In the end, we came up with the idea of the punch-out counter card as a tool to help people remember when they've exerted a creature.

The answer I've given when asked this question before is that we wanted a number high enough that it felt like you had to work for it but low enough that it got completed a good chunk of the time. Three was the number we started with back in design and it never changed throughout design or development.

That was, of course, before I read your question. Now my answer is it's the smallest number to make a pyramid.

I feel like we're in the middle of watching the movie Titanic and you're asking "Why no iceberg?" Amonkhet is the first part of the story. There's a second part. It's called Hour of Devastation. Hour. Of. Devastation! Perhaps the iceberg is coming.

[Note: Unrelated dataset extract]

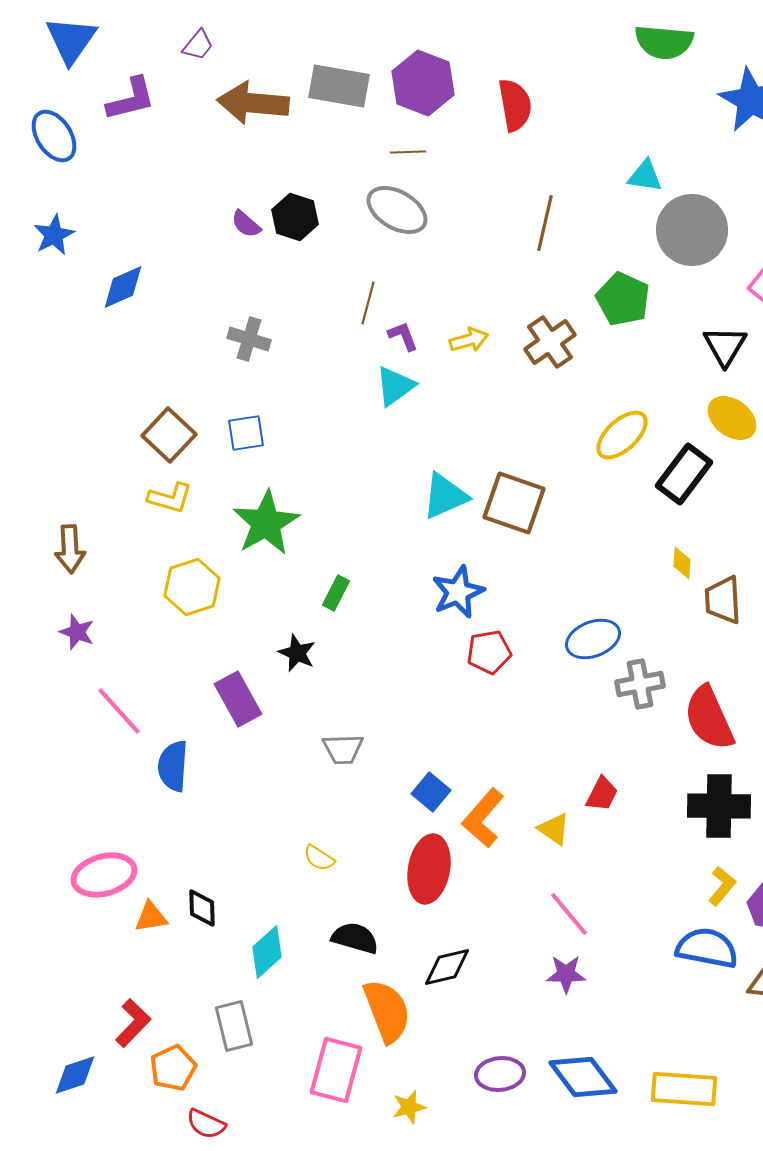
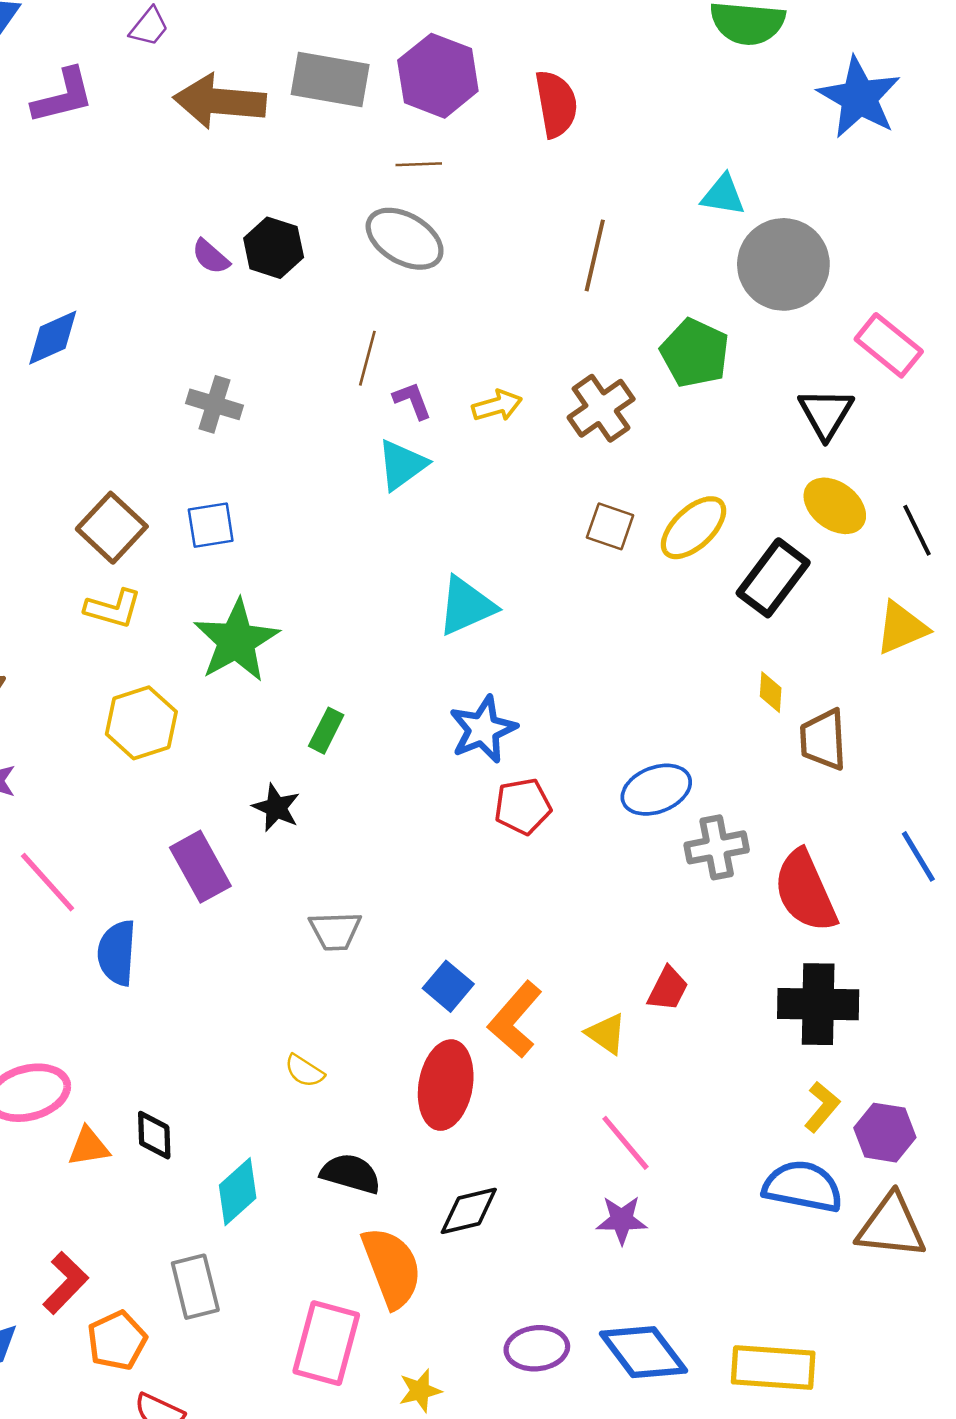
brown square: (514, 503) -> (610, 526), moved, size x0.6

I'm going to give you the honest answer that I'm sure you'll be unhappy to hear: It never occurred to us. We put Evolving Wilds or Terramorphic Expanse in most sets and we were just on autopilot. When I first read this question, my response was "Yeah, why didn't we?" So I asked Ethan and he was, "Yeah, why didn't we?" I promise if one day we return to Amonkhet, I'll keep it in mind.

The goal of this set was to try to create a sense of dissonance, of unease. We wanted you to feel like the Gatewatch feels—that there's something wrong with this world that you can't quite put your finger on. To capture this, we made the mechanics feel one way while having the creative elements go another. The names and art tell you that this is a glorious world where the inhabitants are content, but just play a little bit and you start getting the feeling that this world is a lot meaner than it seems to communicate on the surface.

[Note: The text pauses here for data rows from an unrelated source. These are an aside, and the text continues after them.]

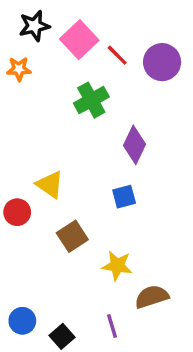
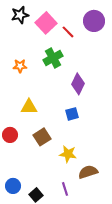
purple circle: (162, 62) -> (94, 21), moved
orange star: (19, 69) -> (20, 66), moved
yellow triangle: (50, 185) -> (29, 107), turned -36
red circle: (17, 212) -> (10, 135), moved

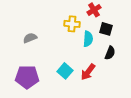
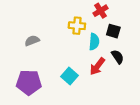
black semicircle: (110, 53) -> (118, 57), turned -56
red arrow: (88, 72) -> (97, 66), moved

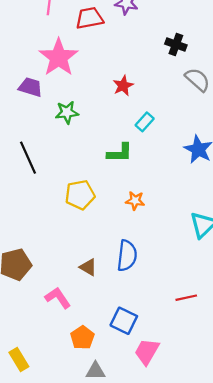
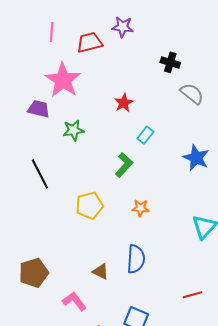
green L-shape: (120, 153) -> (124, 165), turned -45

First, some background. Naga, as a creature type, was not introduced in Amonkhet. They were first introduced in Khans of Tarkir back in 2014. Cyclopean Mummy first appeared in Legends in the summer of 1994 and it was printed with the creature type Mummy. It was later changed to Zombie in the Grand Creature Update back in 2007 and all mummies since then (there aren't a lot) have been creature type Zombie.

So why have we chosen to maintain Naga as a creature type rather than retreat to Snake while continuing to use Zombie for mummies rather than bringing back the Mummy creature type? The answer is a fuzzy one. We have to weigh the equity of the word versus the utility of the creature type. Is Naga getting to be Naga worth not having all those cards count as Snakes? Likewise is Mummy not getting to be Mummy worth the Zombie tribal-ness it has? And finally, why are these two handled differently?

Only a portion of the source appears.